The stories were often conceived around a pre-commissioned cover and a title suggested by the publisher, and the writers were paid by the word, and sometimes not paid at all. Titles were knocked out at a key-pounding pace, sometimes over a weekend, by authors now lost to literary history (plus a few professionals who could spot an opportunity) who were forced to write under pseudonyms like Ray Cosmic, Steve Future, Vector Magroon or Vargo Statten. Despite the tight deadlines and poor pay, the books’ cover artists still managed to produce works of multi-hued, brain-bending brilliance, and collected here is an overview of their output during an unparalleled period of brash optimism and experimentation in publishing.

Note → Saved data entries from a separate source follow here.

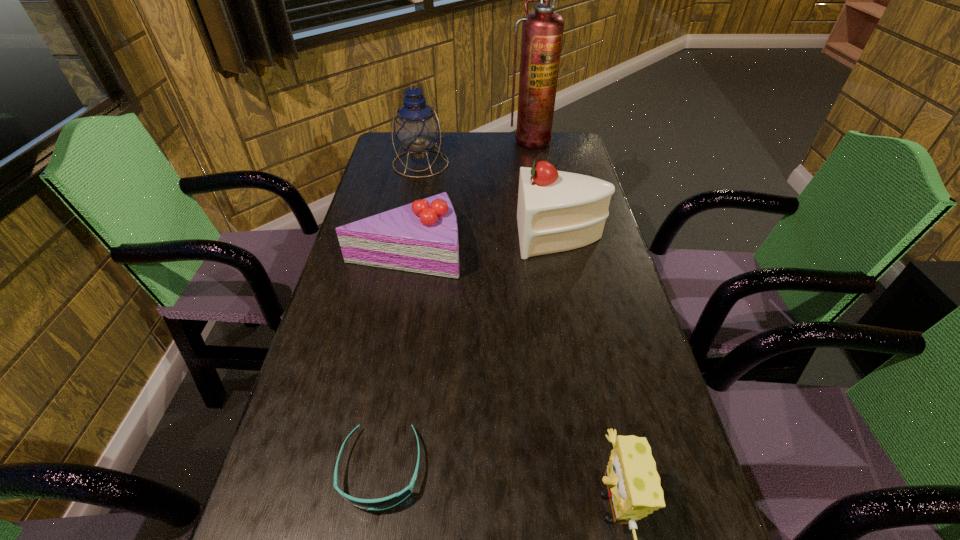 Identify the location of vacant space at the left edge of the desktop. pos(370,357).

What are the coordinates of `blank area at the right edge` in the screenshot? It's located at (612, 413).

In the image, there is a desktop. At what (x,y) coordinates should I click in order to perform the action: click on vacant space at the far right corner. Please return your answer as a coordinate pair (x, y). Looking at the image, I should click on (584, 158).

Where is `free space between the right cake and the left cake`? free space between the right cake and the left cake is located at coordinates (483, 244).

Where is `free space that is in between the third tallest object and the lantern`? free space that is in between the third tallest object and the lantern is located at coordinates (491, 200).

You are a GUI agent. You are given a task and a screenshot of the screen. Output one action in this format:
    pyautogui.click(x=<x>, y=<y>)
    Task: Click on the free space between the tallest object and the lantern
    The height and width of the screenshot is (540, 960).
    Given the screenshot: What is the action you would take?
    pyautogui.click(x=475, y=152)

Find the location of `empty space that is in between the sunglasses and the lantern`. empty space that is in between the sunglasses and the lantern is located at coordinates [x=400, y=316].

Locate an element on the screen. blank region between the left cake and the right cake is located at coordinates (483, 244).

This screenshot has height=540, width=960. Find the location of `empty space that is in between the shortest object and the shorter cake`. empty space that is in between the shortest object and the shorter cake is located at coordinates (393, 360).

Point out which object is positioned as the fourth nearest to the sunglasses. Please provide its 2D coordinates. Your answer should be formatted as a tuple, i.e. [(x, y)], where the tuple contains the x and y coordinates of a point satisfying the conditions above.

[(417, 128)] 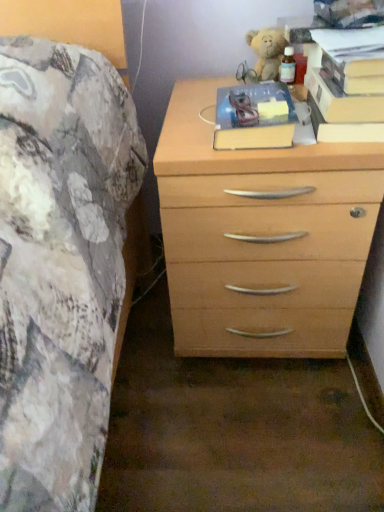 Find the location of a particular element. Image resolution: width=384 pixels, height=512 pixels. free spot in front of hardcover book at center, the 3th paperback book viewed from the right is located at coordinates (274, 155). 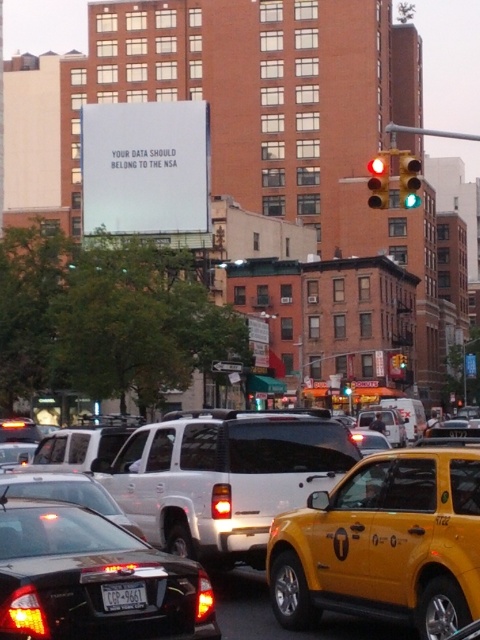 Question: Which point appears farthest from the camera in this image?

Choices:
 (A) (149, 476)
 (B) (349, 388)
 (C) (386, 177)
 (D) (190, 592)

Answer: (B)

Question: Can you confirm if matte white suv at center is smaller than glassy red traffic light at upper center?

Choices:
 (A) no
 (B) yes

Answer: (A)

Question: Which point appears closest to the camera in this image?

Choices:
 (A) (396, 506)
 (B) (128, 531)
 (C) (399, 170)
 (D) (371, 506)

Answer: (B)

Question: Can you confirm if matte white suv at center is positioned to the left of white plastic license plate at center?

Choices:
 (A) no
 (B) yes

Answer: (B)

Question: Is yellow matte taxi cab at center thinner than white paper at upper center?

Choices:
 (A) no
 (B) yes

Answer: (B)

Question: Considering the real-world distances, which object is closest to the white paper at upper center?

Choices:
 (A) green glass traffic light at upper right
 (B) white plastic license plate at center

Answer: (A) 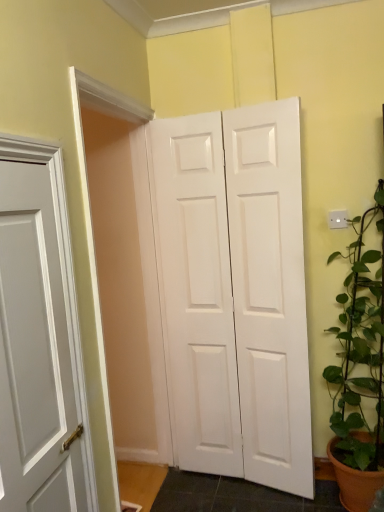 Locate an element on the screen. The image size is (384, 512). green leafy plant at right is located at coordinates (356, 366).

What do you see at coordinates (356, 366) in the screenshot? I see `green leafy plant at right` at bounding box center [356, 366].

Measure the distance between white matte door at center and camera.

A distance of 6.21 feet exists between white matte door at center and camera.

At what (x,y) coordinates should I click in order to perform the action: click on white matte door at center. Please return your answer as a coordinate pair (x, y). Looking at the image, I should click on (234, 292).

The image size is (384, 512). What do you see at coordinates (234, 292) in the screenshot?
I see `white matte door at center` at bounding box center [234, 292].

I want to click on green leafy plant at right, so click(x=356, y=366).

Which is more to the right, white matte door at center or green leafy plant at right?

From the viewer's perspective, green leafy plant at right appears more on the right side.

In the scene shown: Is white matte door at center behind green leafy plant at right?

Yes, it is.

Which is closer to the camera, (255, 328) or (340, 500)?

The point (340, 500) is closer.

From the image's perspective, which one is positioned lower, white matte door at center or green leafy plant at right?

green leafy plant at right, from the image's perspective.

From a real-world perspective, which is physically above, white matte door at center or green leafy plant at right?

From a 3D spatial view, white matte door at center is above.

Looking at this image, looking at their sizes, would you say white matte door at center is wider or thinner than green leafy plant at right?

Considering their sizes, white matte door at center looks slimmer than green leafy plant at right.

Can you confirm if white matte door at center is taller than green leafy plant at right?

Correct, white matte door at center is much taller as green leafy plant at right.

Does white matte door at center have a larger size compared to green leafy plant at right?

Actually, white matte door at center might be smaller than green leafy plant at right.

Which is correct: white matte door at center is inside green leafy plant at right, or outside of it?

white matte door at center is not inside green leafy plant at right, it's outside.

Looking at this image, is the surface of white matte door at center in direct contact with green leafy plant at right?

No, white matte door at center is not with green leafy plant at right.

Is white matte door at center facing towards green leafy plant at right?

No.

How distant is white matte door at center from green leafy plant at right?

They are 19.05 inches apart.

Identify the location of houseplant lying below the white matte door at center (from the image's perspective). (356, 366).

Is green leafy plant at right to the left or to the right of white matte door at center in the image?

green leafy plant at right is positioned on white matte door at center's right side.

Is green leafy plant at right further to camera compared to white matte door at center?

No, green leafy plant at right is closer to the viewer.

Which point is more forward, (380,443) or (178,177)?

The point (380,443) is more forward.

From the image's perspective, relative to white matte door at center, is green leafy plant at right above or below?

Clearly, from the image's perspective, green leafy plant at right is below white matte door at center.

From a real-world perspective, is green leafy plant at right above or below white matte door at center?

In terms of real-world spatial position, green leafy plant at right is below white matte door at center.

Is green leafy plant at right wider or thinner than white matte door at center?

Clearly, green leafy plant at right has more width compared to white matte door at center.

Between green leafy plant at right and white matte door at center, which one has more height?

Standing taller between the two is white matte door at center.

Considering the sizes of objects green leafy plant at right and white matte door at center in the image provided, who is smaller, green leafy plant at right or white matte door at center?

With smaller size is white matte door at center.

Is green leafy plant at right completely or partially outside of white matte door at center?

Yes, green leafy plant at right is located beyond the bounds of white matte door at center.

Does green leafy plant at right touch white matte door at center?

No, green leafy plant at right is not in contact with white matte door at center.

Is green leafy plant at right aimed at white matte door at center?

No, green leafy plant at right is not oriented towards white matte door at center.

How different are the orientations of green leafy plant at right and white matte door at center in degrees?

5.81 degrees.

How much distance is there between green leafy plant at right and white matte door at center?

green leafy plant at right is 19.05 inches from white matte door at center.

This screenshot has width=384, height=512. I want to click on door that appears above the green leafy plant at right (from a real-world perspective), so click(x=234, y=292).

This screenshot has height=512, width=384. In order to click on houseplant below the white matte door at center (from the image's perspective) in this screenshot , I will do `click(356, 366)`.

Where is `door behind the green leafy plant at right`? Image resolution: width=384 pixels, height=512 pixels. door behind the green leafy plant at right is located at coordinates (234, 292). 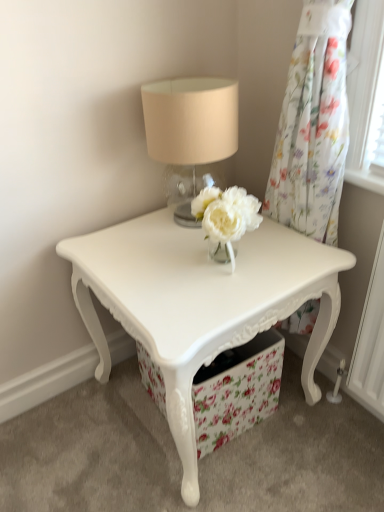 The image size is (384, 512). Identify the location of vacant area located to the right-hand side of floral fabric drawer at center. (314, 421). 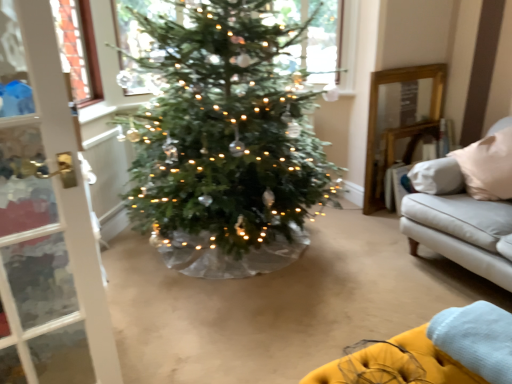 Locate an element on the screen. velvet yellow couch at lower right is located at coordinates (432, 352).

The image size is (512, 384). What are the coordinates of `clear glass window at upper center` in the screenshot? It's located at (311, 38).

In the scene shown: From a real-world perspective, which is physically below, yellow fabric blanket at lower right or clear glass window at upper center?

yellow fabric blanket at lower right, from a real-world perspective.

Is yellow fabric blanket at lower right bigger or smaller than clear glass window at upper center?

Considering their sizes, yellow fabric blanket at lower right takes up less space than clear glass window at upper center.

Which of these two, yellow fabric blanket at lower right or clear glass window at upper center, is wider?

yellow fabric blanket at lower right.

From the image's perspective, is yellow fabric blanket at lower right above clear glass window at upper center?

No, from the image's perspective, yellow fabric blanket at lower right is not on top of clear glass window at upper center.

Is point (424, 343) closer to viewer compared to point (332, 26)?

Yes.

Considering the sizes of objects velvet yellow couch at lower right and clear glass window at upper center in the image provided, who is shorter, velvet yellow couch at lower right or clear glass window at upper center?

velvet yellow couch at lower right.

Relative to clear glass window at upper center, is velvet yellow couch at lower right in front or behind?

Clearly, velvet yellow couch at lower right is in front of clear glass window at upper center.

Identify the location of couch below the clear glass window at upper center (from the image's perspective). This screenshot has height=384, width=512. (432, 352).

Does clear glass window at upper center have a lesser width compared to velvet yellow couch at lower right?

Yes.

Is point (280, 10) positioned in front of point (349, 374)?

No, it is not.

Does clear glass window at upper center have a greater height compared to velvet yellow couch at lower right?

Correct, clear glass window at upper center is much taller as velvet yellow couch at lower right.

Is velvet yellow couch at lower right looking in the opposite direction of yellow fabric blanket at lower right?

No, velvet yellow couch at lower right's orientation is not away from yellow fabric blanket at lower right.

Which object is further away from the camera, velvet yellow couch at lower right or yellow fabric blanket at lower right?

yellow fabric blanket at lower right is more distant.

Is velvet yellow couch at lower right positioned far away from yellow fabric blanket at lower right?

No, velvet yellow couch at lower right is not far from yellow fabric blanket at lower right.

Between yellow fabric blanket at lower right and velvet yellow couch at lower right, which one has less height?

yellow fabric blanket at lower right is shorter.

Based on the photo, considering the relative sizes of yellow fabric blanket at lower right and velvet yellow couch at lower right in the image provided, is yellow fabric blanket at lower right bigger than velvet yellow couch at lower right?

Incorrect, yellow fabric blanket at lower right is not larger than velvet yellow couch at lower right.

How much distance is there between clear glass window at upper center and yellow fabric blanket at lower right?

They are 2.36 meters apart.

From a real-world perspective, which is physically below, clear glass window at upper center or yellow fabric blanket at lower right?

In real-world perspective, yellow fabric blanket at lower right is lower.

Is clear glass window at upper center not within yellow fabric blanket at lower right?

Yes.

Is clear glass window at upper center not close to yellow fabric blanket at lower right?

clear glass window at upper center is positioned a significant distance from yellow fabric blanket at lower right.

The height and width of the screenshot is (384, 512). In order to click on window to the left of yellow fabric blanket at lower right in this screenshot , I will do `click(311, 38)`.

Where is `window above the velvet yellow couch at lower right (from a real-world perspective)`? window above the velvet yellow couch at lower right (from a real-world perspective) is located at coordinates (311, 38).

Looking at this image, considering their positions, is velvet yellow couch at lower right positioned closer to clear glass window at upper center than yellow fabric blanket at lower right?

yellow fabric blanket at lower right is closer to clear glass window at upper center.

Which object lies further to the anchor point velvet yellow couch at lower right, clear glass window at upper center or yellow fabric blanket at lower right?

clear glass window at upper center is further to velvet yellow couch at lower right.

Estimate the real-world distances between objects in this image. Which object is further from clear glass window at upper center, yellow fabric blanket at lower right or velvet yellow couch at lower right?

velvet yellow couch at lower right.

Based on the photo, estimate the real-world distances between objects in this image. Which object is closer to yellow fabric blanket at lower right, velvet yellow couch at lower right or clear glass window at upper center?

velvet yellow couch at lower right is closer to yellow fabric blanket at lower right.

Which object lies further to the anchor point velvet yellow couch at lower right, yellow fabric blanket at lower right or clear glass window at upper center?

Result: clear glass window at upper center.

Looking at the image, which one is located further to yellow fabric blanket at lower right, clear glass window at upper center or velvet yellow couch at lower right?

clear glass window at upper center.

Image resolution: width=512 pixels, height=384 pixels. What are the coordinates of `blanket between velvet yellow couch at lower right and clear glass window at upper center in the front-back direction` in the screenshot? It's located at (476, 339).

There’s something especially charming about the British version of vintage sci-fi. Like a dream that’s wispily evaporating from your memory as you awaken, it’s hard to put your finger on it exactly. Maybe, compared to US pulps, they are primmer and more proper? Maybe they are more middle class? Maybe the design and cover dress is more traditional? I haven’t quite been able to mentally articulate it – but as I read (and as I plan to reread) this excellent book, I am certainly going to try to understand it better.
While most this heavy book is about the images, Hughes supplies an excellent introduction. I tend to think of Hughes as a talented designer, but in this meaty introduction, he clearly establishes himself as “one of us”. He’s clearly a fan and details the way he’s pulled together his sci-fi paperback and magazine collection.
Phillip Harbottle, of the Cosmos Literary Agency, also supplies an engaging afterward entitled “Mushroom Cloud Fallout”.
Hughes pulls out all the stops and also includes a brief section towards the end of the book featuring the covers of the 60s and 70s. They are slick and designed in a focused way -less about the traditional space troupes and more like movie posters of that time. It’s a fun palate cleanser, but it does reinforce the notion that the party was over all too soon.
In a world of “what if’s” and “never was-es”, Hughes’ Rocketships & Rayguns provides proof positive that these “what if’s” did indeed exist, if only briefly on paperback covers ….and that it was glorious!